Fazit: Das intuitive Verständnis eines Flusses lässt sich gut auf Geschäftsprozesse übertragen. Die Quelle und die Mündung bestimmen die Reichweite des Flusses. Der beste Weg findet sich durch die Kraft des Wassers, die sich aus dem Gefälle ergibt. Gegen die Strömung zu fahren erfordert viel Energie, während das Treiben mit der Strömung wenig Aufwand braucht. Die ungeheuren Wassermengen, die meerwärts ohne Unterlass fließen, machen die Produktivität des Flusses aus. Aufgrund dieser Eigenschaften ist der Fluss, die ideale Metapher für den Geschäftsprozess.

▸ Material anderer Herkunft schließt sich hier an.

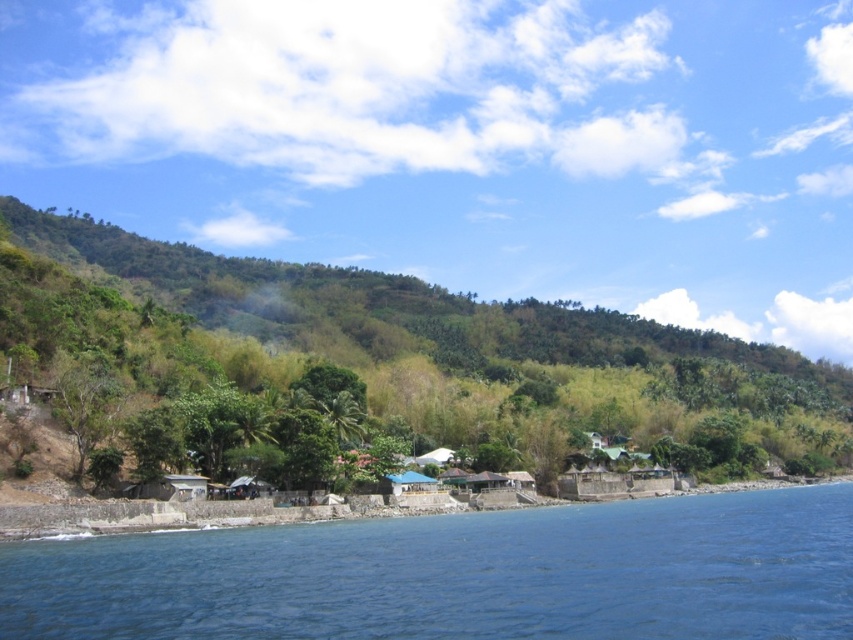 Question: Which of the following is the farthest from the observer?

Choices:
 (A) (345, 554)
 (B) (271, 304)

Answer: (B)

Question: Which of the following is the farthest from the observer?

Choices:
 (A) blue water at lower left
 (B) green leafy hillside at center

Answer: (B)

Question: Is blue water at lower left positioned in front of green leafy hillside at center?

Choices:
 (A) no
 (B) yes

Answer: (B)

Question: Does blue water at lower left appear on the right side of green leafy hillside at center?

Choices:
 (A) no
 (B) yes

Answer: (A)

Question: Does blue water at lower left appear under green leafy hillside at center?

Choices:
 (A) no
 (B) yes

Answer: (B)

Der Prozess – das unbekannte Wesen

In den Neunzigern des letzten Jahrtausends überrollte das Business Process Reengineering, kurz BPR, große Unternehmen. Konzerne haben im Zuge von Lean Management zuerst innerbetriebliche und schließlich überbetriebliche Abläufe verschlankt. Diese Welle hat sich im englischsprachigen Umfeld nach einem Hype in der zweiten Hälfte der Neunziger abgeschwächt (siehe Ngram: http://ow.ly/yJq6p). Im deutschsprachigen Raum ist das Interesse am Geschäftsprozess kontinuierlich gestiegen (siehe Ngram: http://ow.ly/yJr5n ). Alle sprechen regelmäßig von Prozessen, Workflows und kontinuierlicher Verbesserung der Abläufe ohne die definierten Merkmale, die den Ablauf zu einem Prozess machen . Der Prozess – das unbekannte Wesen.

Prozess

Die ablauforientierte Beschreibung von Funktionen bzw. Tätigkeiten, der sogenannte Prozess, besteht aus Einzelschritten. Diese wiederum sind Funktionen, die aus Teilschritten bestehen und so weiter, unabhängig von dem Format, das zur Darstellung verwendet wird *1. Die Dokumentation der Abläufe hilft bei der Planung, der Umsetzung, dem Monitoring und der Überarbeitung. Wenige machen sich klar, dass die Beschreibung des Ablaufs nicht die Wirklichkeit ist. Genau wie thematische Landkarten nur einen Blick auf geologische, politische oder wirtschaftliche Einzelheiten bieten, besteht der Prozess aus den wesentlichen Schritten. Zusätzlich hat ein Prozess die folgenden formalen Kriterien.

Ein Prozess …

  • … braucht einen definierten Anfang und ein definiertes Ende. Je unschärfer der Start- oder Endpunkt, desto schlechter die Qualität der Beschreibung.
  • … läuft OHNE Unterbrechung vom Anfang bis zum Ende. Sobald ein Ablauf unterbrochen wird, stoppt die Aktivität ungewollt auf unbestimmte Zeit. Es entstehen zwei Prozesse mit eigenem Anfang und Ende.
  • … ist wiederholbar. Der Zweck der Prozessentwicklung ist es, dass ein Ablauf für alle Beteiligten zuverlässig, immer wieder gleich funktioniert. Einmalige Abläufe werden zur Laufzeit abgestimmt, da der Aufwand vorab in keinem Verhältnis zum Nutzen steht.
  • … läuft über die Grenzen verschiedener Zuständigkeitsbereiche hinweg. Innerhalb einer Zuständigkeit bringt die Beschreibung wenig, da die Mitarbeiter selbstständig agieren.
  • … hat definierte Regeln. Alle Beteiligten müssen stets wissen was, wie, von wem, mit welchen Ergebnissen, an wen geliefert werden, um den Zweck der Funktion erzielen zu können. Abweichungen gefährden die Ergebnisse.
  • … verfügt über einen Entscheider. Da ein Prozess über unabhängige Zuständigkeiten hinweg abläuft, ist es erforderlich, dass die Entscheidung für den Ablauf in einer Hand gebündelt ist, damit die Prozessziele nicht von anderen Bereichszielen unterminiert werden.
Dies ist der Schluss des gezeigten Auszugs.